Exercise goal:
Return copies of the lines below that mention "LIMITED".

──────── Data under study

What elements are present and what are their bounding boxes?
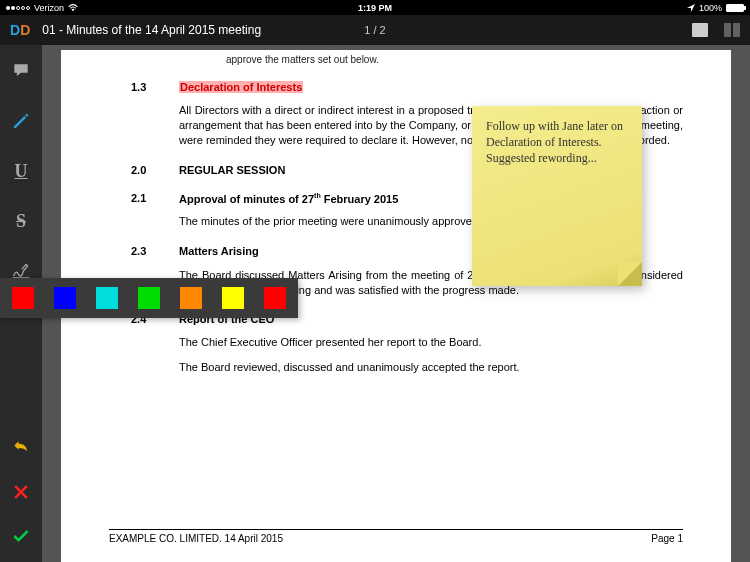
- sticky-note[interactable]: Follow up with Jane later on Declaration…: [472, 106, 642, 286]
- body-text: The Chief Executive Officer presented he…: [179, 335, 683, 350]
- undo-icon: [11, 438, 31, 458]
- sec-title: Approval of minutes of 27th February 201…: [179, 192, 398, 205]
- sticky-text: Follow up with Jane later on Declaration…: [486, 119, 623, 165]
- close-icon: [11, 482, 31, 502]
- section-1-3: 1.3 Declaration of Interests: [131, 81, 683, 93]
- confirm-button[interactable]: [9, 524, 33, 548]
- page-indicator: 1 / 2: [364, 24, 385, 36]
- highlight: Declaration of Interests: [179, 81, 303, 93]
- color-swatch-orange[interactable]: [180, 287, 202, 309]
- comment-tool[interactable]: [9, 59, 33, 83]
- toolbar-actions: [9, 436, 33, 562]
- pencil-icon: [11, 111, 31, 131]
- strikethrough-tool[interactable]: S: [9, 209, 33, 233]
- logo-letter-1: D: [10, 22, 20, 38]
- single-page-view-icon[interactable]: [692, 23, 708, 37]
- color-swatch-blue[interactable]: [54, 287, 76, 309]
- color-swatch-red[interactable]: [12, 287, 34, 309]
- footer-page-num: Page 1: [651, 533, 683, 544]
- sec-num: 1.3: [131, 81, 179, 93]
- status-left: Verizon: [6, 3, 78, 13]
- sec-num: 2.1: [131, 192, 179, 205]
- header-view-controls: [692, 23, 740, 37]
- footer-left: EXAMPLE CO. LIMITED. 14 April 2015: [109, 533, 283, 544]
- color-swatch-red2[interactable]: [264, 287, 286, 309]
- color-swatch-green[interactable]: [138, 287, 160, 309]
- sec-title: Matters Arising: [179, 245, 259, 257]
- battery-icon: [726, 4, 744, 12]
- ios-status-bar: Verizon 1:19 PM 100%: [0, 0, 750, 15]
- double-page-view-icon[interactable]: [724, 23, 740, 37]
- page-footer: EXAMPLE CO. LIMITED. 14 April 2015 Page …: [109, 529, 683, 544]
- underline-tool[interactable]: U: [9, 159, 33, 183]
- body-text: The Board reviewed, discussed and unanim…: [179, 360, 683, 375]
- sec-title: REGULAR SESSION: [179, 164, 285, 176]
- location-icon: [687, 4, 695, 12]
- check-icon: [11, 526, 31, 546]
- color-swatch-cyan[interactable]: [96, 287, 118, 309]
- sec-num: 2.0: [131, 164, 179, 176]
- color-swatch-yellow[interactable]: [222, 287, 244, 309]
- undo-button[interactable]: [9, 436, 33, 460]
- carrier-label: Verizon: [34, 3, 64, 13]
- sec-title: Declaration of Interests: [179, 81, 303, 93]
- app-header: D D 01 - Minutes of the 14 April 2015 me…: [0, 15, 750, 45]
- truncated-line: approve the matters set out below.: [131, 50, 683, 65]
- battery-percent: 100%: [699, 3, 722, 13]
- pen-tool[interactable]: [9, 109, 33, 133]
- logo-letter-2: D: [20, 22, 30, 38]
- status-right: 100%: [687, 3, 744, 13]
- signal-icon: [6, 6, 30, 10]
- status-time: 1:19 PM: [358, 3, 392, 13]
- cancel-button[interactable]: [9, 480, 33, 504]
- sec-num: 2.3: [131, 245, 179, 257]
- wifi-icon: [68, 4, 78, 12]
- color-palette: [0, 278, 298, 318]
- speech-bubble-icon: [11, 61, 31, 81]
- app-logo[interactable]: D D: [10, 22, 30, 38]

────────────────

Exercise response:
- footer-left: EXAMPLE CO. LIMITED. 14 April 2015: [109, 533, 283, 544]
- page-footer: EXAMPLE CO. LIMITED. 14 April 2015 Page …: [109, 529, 683, 544]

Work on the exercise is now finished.